** Opening Material for this exercise block **

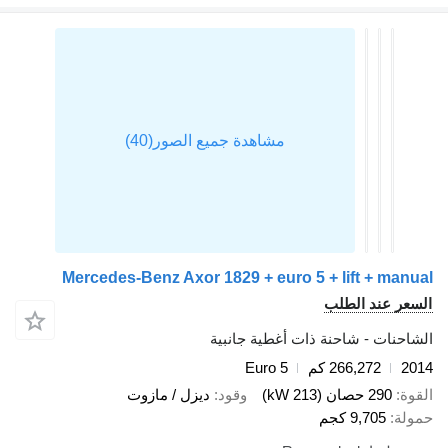
Mercedes-Benz Axor 1829 + euro 5 + lift + manual
السعر عند الطلب
الشاحنات - شاحنة ذات أغطية جانبية
2014
266,272 كم
Euro 5
القوة
290 حصان (213 kW)
وقود
ديزل / مازوت
حمولة
9,705 كجم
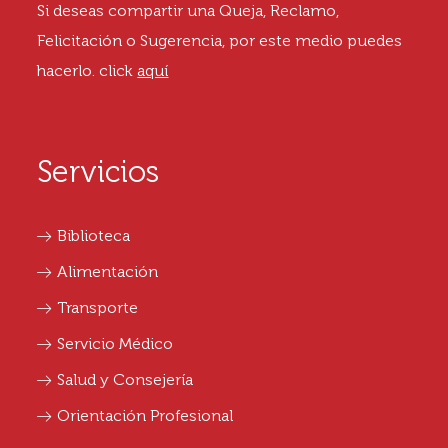
Si deseas compartir una Queja, Reclamo,
Felicitación o Sugerencia, por este medio puedes
hacerlo.
click
aquí
Servicios
Biblioteca
Alimentación
Transporte
Servicio Médico
Salud y Consejería
Orientación Profesional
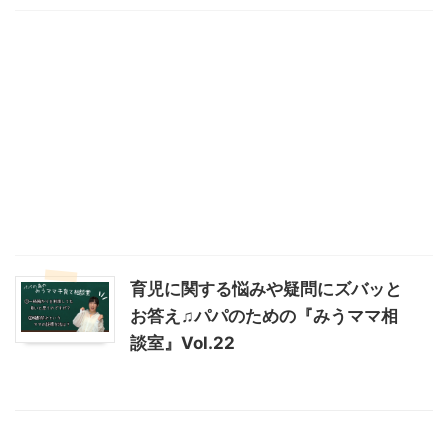
育児に関する悩みや疑問にズバッと
お答え♫パパのための『みうママ相
談室』Vol.22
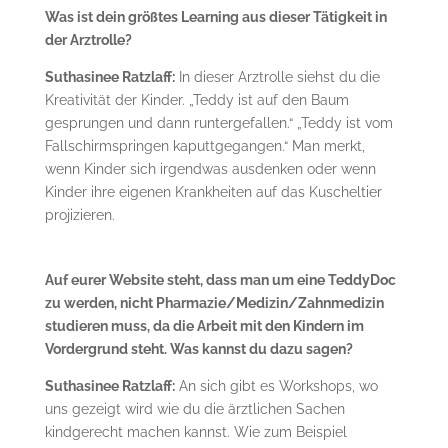
Was ist dein größtes Learning aus dieser Tätigkeit in
der Arztrolle?
Suthasinee Ratzlaff:
In dieser Arztrolle siehst du die
Kreativität der Kinder. „Teddy ist auf den Baum
gesprungen und dann runtergefallen.“ „Teddy ist vom
Fallschirmspringen kaputtgegangen.“ Man merkt,
wenn Kinder sich irgendwas ausdenken oder wenn
Kinder ihre eigenen Krankheiten auf das Kuscheltier
projizieren.
Auf eurer Website steht, dass man um eine TeddyDoc
zu werden, nicht Pharmazie/Medizin/Zahnmedizin
studieren muss, da die Arbeit mit den Kindern im
Vordergrund steht. Was kannst du dazu sagen?
Suthasinee Ratzlaff:
An sich gibt es Workshops, wo
uns gezeigt wird wie du die ärztlichen Sachen
kindgerecht machen kannst. Wie zum Beispiel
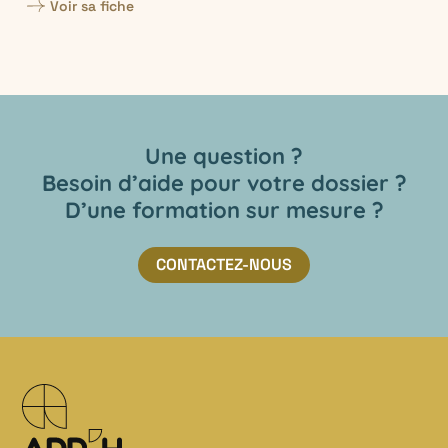
Voir sa fiche
Une question ?
Besoin d’aide pour votre dossier ?
D’une formation sur mesure ?
CONTACTEZ-NOUS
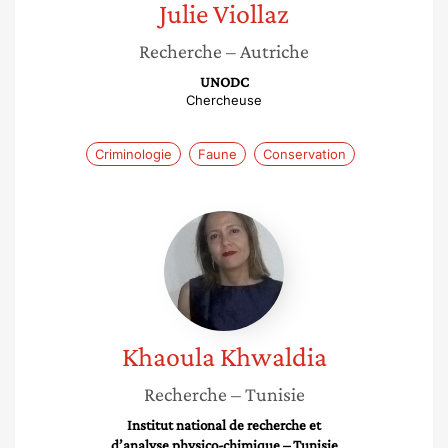
Julie
Viollaz
Recherche
– Autriche
UNODC
Chercheuse
Criminologie
Faune
Conservation
Khaoula
Khwaldia
Khaoula
Khwaldia
Recherche
– Tunisie
Institut national de recherche et
d’analyse physico-chimique – Tunisie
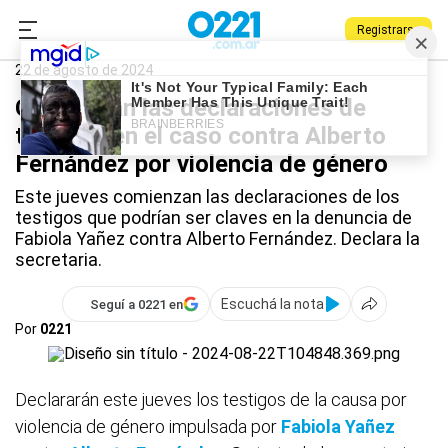
Registrarse
0221.com.ar
Nacional
Alberto Fernández
22 de agosto de 2024
Comienzan las declaraciones de
testigos en el caso contra Alberto
Fernández por violencia de género
Este jueves comienzan las declaraciones de los
testigos que podrían ser claves en la denuncia de
Fabiola Yañez contra Alberto Fernández. Declara la
secretaria.
Escuchá la nota
Seguí a 0221 en
Por
0221
Declararán este jueves los testigos de la causa por
violencia de género impulsada por
Fabiola Yañez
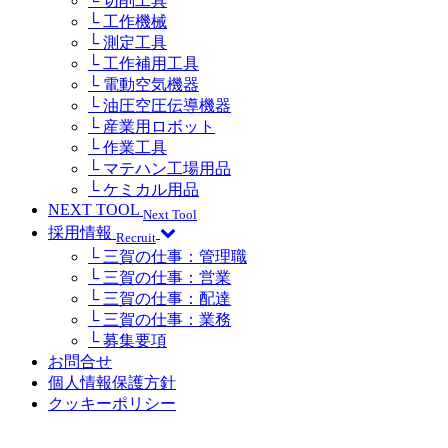
└ 切削工具
└ 工作機械
└ 測定工具
└ 工作補用工具
└ 電動空気機器
└ 油圧空圧伝導機器
└ 産業用ロボット
└ 作業工具
└ マテハン工場用品
└ ケミカル用品
NEXT TOOL
Next Tool
採用情報
Recruit
└ 三賀の仕事：管理職
└ 三賀の仕事：営業
└ 三賀の仕事：配達
└ 三賀の仕事：業務
└ 募集要項
お問合せ
個人情報保護方針
クッキーポリシー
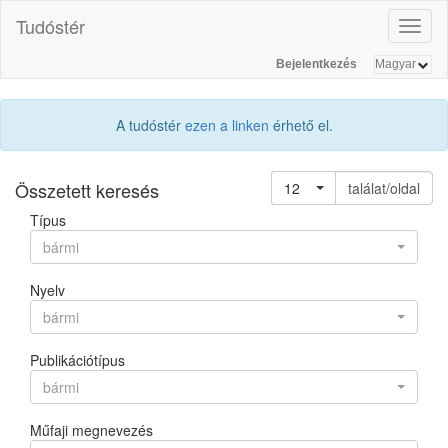
Tudóstér
Toggl
naviga
Bejelentkezés
A tudóstér
ezen a linken
érhető el.
Összetett keresés
12
találat/oldal
Típus
bármi
Nyelv
bármi
Publikációtípus
bármi
Műfaji megnevezés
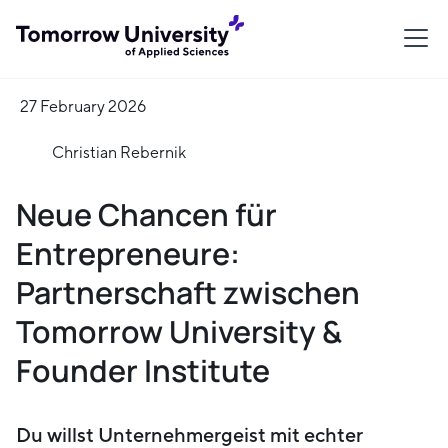
27 February 2026
Christian Rebernik
Neue Chancen für
Entrepreneure:
Partnerschaft zwischen
Tomorrow University &
Founder Institute
Du willst Unternehmergeist mit echter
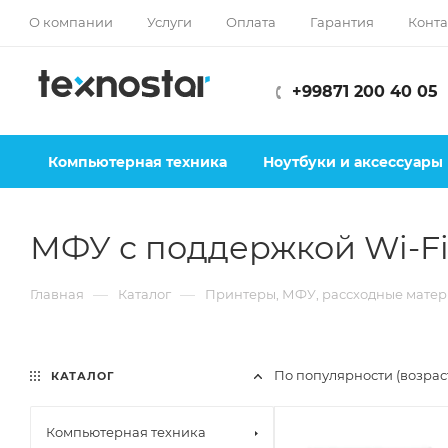
О компании
Услуги
Оплата
Гарантия
Конта
+99871 200 40 05
Компьютерная техника
Ноутбуки и аксессуары
МФУ с поддержкой Wi-F
—
—
Главная
Каталог
Принтеры, МФУ, рассходные мате
По популярности (возра
КАТАЛОГ
Компьютерная техника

** Closing Material for this exercise block **

Task directions: Show all lines above holding "Yañez".

Expected answer:
Fabiola Yañez contra Alberto Fernández. Declara la
Fabiola Yañez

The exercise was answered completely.